### What is the influence of C in SVMs with linear kernel?

• I am currently using an SVM with a linear kernel to classify my data. There is no error on the training set. I tried several values for the parameter $C$ ($10^{-5}, \dots, 10^2$). This did not change the error on the test set.

Now I wonder: is this an error caused by the ruby bindings for libsvm I am using (rb-libsvm) or is this theoretically explainable?

Should the parameter $C$ always change the performance of the classifier?

Just a comment, not an answer: *Any* program that minimizes a sum of two terms, such as $|w|^2 + C \sum{ \xi_i },$ should (imho) tell you what the two terms are at the end, so that you can see how they balance. (For help on computing the two SVM terms yourself, try asking a separate question. Have you looked at a few of the worst-classified points ? Could you post a problem similar to yours ?)

• The C parameter tells the SVM optimization how much you want to avoid misclassifying each training example. For large values of C, the optimization will choose a smaller-margin hyperplane if that hyperplane does a better job of getting all the training points classified correctly. Conversely, a very small value of C will cause the optimizer to look for a larger-margin separating hyperplane, even if that hyperplane misclassifies more points. For very tiny values of C, you should get misclassified examples, often even if your training data is linearly separable.

OK, I understand that C determines the influence of the misclassification on the objective function. The objective function is the sum of a regularization term and the misclassification rate (see http://en.wikipedia.org/wiki/Support_vector_machine#Soft_margin). When I change C, this does not have any effect on the minimum of my objective function. Could that mean that the regularization term is always very small?

I would suggest trying a wider range of C values, maybe 10^[-5,...,5], or more if the optimization is fast on your dataset, to see if you get something that looks more reasonable. Both the training error and the value of the minimum cost should change as C is varied. Also, is the scale of your data extreme? In general, an optimal C parameter should be larger when you scale down your data, and vice versa, so if you have very small values for features, make sure to include very large values for the possible C values. If none of the above helps, I'd *guess* the problem is in the ruby bindings

What I said is partially wrong. Actually, the value of C has an influence but it is marginal. I am calculating the balanced accuracy ((tp/(tp+fn)+tn/(tn+fp))/2) on my test set. If the complexity is 10^-5 or 10^-4, the balanced accuracy will be 0.5. When I set C to 10^-3 it is 0.79, for C=10^-2 it is 0.8, for C=10^-1 it is 0.85 and for C=10^0,...,10^7 it is 0.86, which seems to be the best possible value here. The data is normalized such that the standard deviation is 1 and the mean is 0.

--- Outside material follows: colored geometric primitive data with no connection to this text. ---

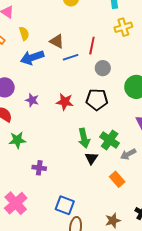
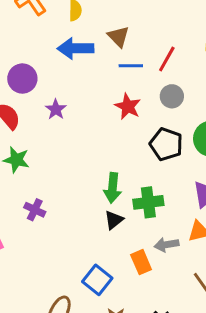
black pentagon: (97, 100) -> (166, 144), moved
red star: (65, 102) -> (128, 106), moved
green cross: (110, 140) -> (148, 202), turned 30
gray arrow: (128, 154) -> (166, 245), moved
blue square: (65, 205) -> (97, 280), moved

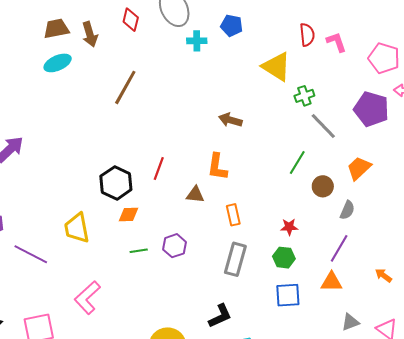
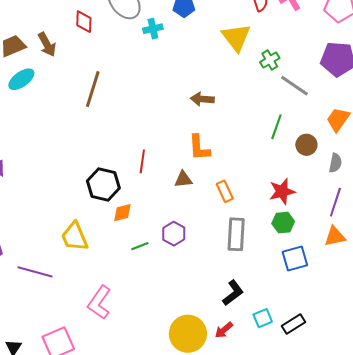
yellow triangle: (276, 67) -> (236, 37), turned 32
red star: (289, 227) -> (282, 191), size x1.5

changing the balanced accuracy from 0.5 (just guessing) to 0.86 doesn't sound like a marginal influence to me. It would be a good idea to investigate a finer grid of values for C as Marc suggests, but the results you gave given seem to be fairly normal behaviour. One might expect the error to go back up again as C tends to infinity due to over-fitting, but that doesn't seem to much of a problem in this case. Note that if you are really interested in balanced error and your training set doesn't have a 50:50 split, then you may be able to get better results...

... by using different values of C for patterns belonging to the positive and negative classes (which is asymptotically equivalent to resampling the data to change the proportion of patterns belonging to each class).

Indeed, this is not marginal. :D What confuses me is that C=10^0,...,10^7 (and I think 10^i for i > 7 also would) produce exactly the same confusion matrix (which should actually the best possible result). High complexity means the influence of the regularization term is insignificant. I think that means the regularization term does actually worsen the result?

I think it is possible that once you get to C=10^0 the SVM is already classifying all of the training data correctly, and none of the support vectors are bound (the alpha is equal to C) in that case making C bigger has no effect on the solution.

@MarcShivers "In general, an optimal C parameter should be larger when you scale down your data, and vice versa, so if you have very small values for features, make sure to include very large values for the possible C values" How to prove that in the SVM formulation ?

Value of C doesn't affect linear kernel.It only effects other kernels in the way @MarcShivers wrote.